I say run what looks good to you. I have seen larger LGB F7's (I believe 1:25 scale?) with Piko roughly 1:32 hoppers behind it. Not the best look, but if you put a flatcar or 2 between them you wont notice it much. That is one of the bigger differences I have seen. 

I believe Piko and LGB oversize the steam engines a little because many real life steam locos were not that big. Modern diesels dwarf them in size. (Please don't mention Challengers and larger steam... I'm talking about smaller models like what LGB and Piko American products are.) Though some of those newer Piko European steam locos are getting to be bigger locos! (and nicely detailed too... some even have real Buhler motors, even after EVERYONE else no longer uses them.)

I have been told the Piko regular cupola caboose is a 1:22.5 scale caboose. The real thing must have been quite small! It looks fine next to most brand products.


----------



## Treeman (Jan 6, 2008)

ARGluck said:


> Thanks for the info. The picture switcher and car make me worry.
> 
> Lets says we have a LGB Stainz, Piko 2-6-0 Mogul, and an USA trains GP-38 side by side. Will I noticed much of a difference?
> 
> I guess I'm a little less worried about rolling stock because at least it's costing me much less though the worry is still there.


Where would you see a Stainz and a GP-38 next to each other.


----------



## Dave Meashey (Jan 2, 2008)

Mike;

I think he just means the models.
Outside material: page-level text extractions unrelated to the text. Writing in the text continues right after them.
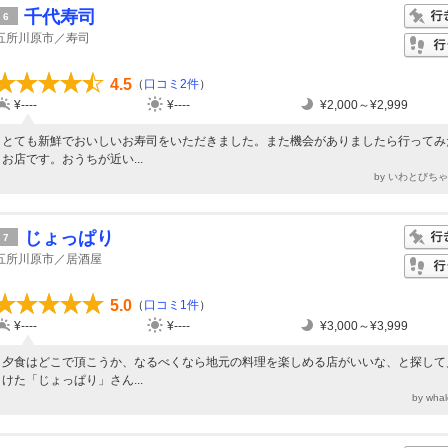
千代寿司
6
五所川原市／寿司
4.5
（
口コミ2件
）
¥----
¥----
¥2,000～¥2,999
とても新鮮でおいしいお寿司をいただきました。また機会がありましたら行ってみ
お店です。おうちが近い...
by いわとびち
じょっぱり
7
五所川原市／居酒屋
5.0
（
口コミ1件
）
¥----
¥----
¥3,000～¥3,999
夕食はどこで頂こうか、なるべくなら地元の料理を楽しめる店がいいな、と探して
けた「じょっぱり」さん...
by wha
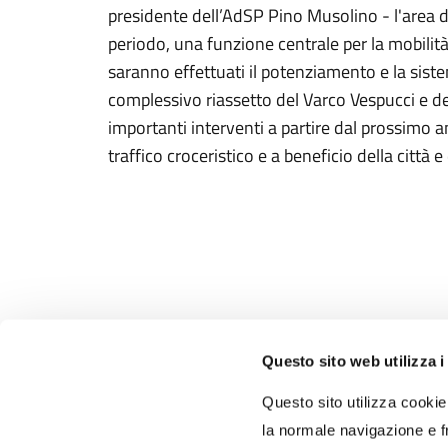
presidente dell’AdSP Pino Musolino - l'area 
periodo, una funzione centrale per la mobilità
saranno effettuati il potenziamento e la siste
complessivo riassetto del Varco Vespucci e de
importanti interventi a partire dal prossimo an
traffico croceristico e a beneficio della città e
Questo sito web utilizza i
Autorità di Sistema
Portuale del Mar Tirreno
Questo sito utilizza cookie 
Centro Settentrionale
la normale navigazione e fr
Porti di Civitavecchia - Fiumicino - Gaeta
It would be very difficult with the prototypes.

Regards,
David Meashey


----------



## Chris Scott (Jan 2, 2008)

ARGluck:

Great software tool:

Handy Converter for Model Railroaders:
https://stanstrains.com/SoftwareHandyConverter.htm


Here's another site with a really good and practical way to compare scales:

Sizes of model trains or model train scales:
[url]https://dfarq.homeip.net/sizes-of-model-trains/#ixzz56ugVLeM6[/URL]


----------



## Treeman (Jan 6, 2008)

Take a look at a real mixed freight today. You will see many different car heights, lengths and weight capacities. Much of this is when they were built. My point different sized cars can go together. You just need to run what you like the look of.


----------



## Greg Elmassian (Jan 3, 2008)

ARGluck, did you ever "decide" on your scale preference?

You also referred to building locomotives, just curious as to what types, and if any pictures, we are always interested to see these things.

Greg - 78


----------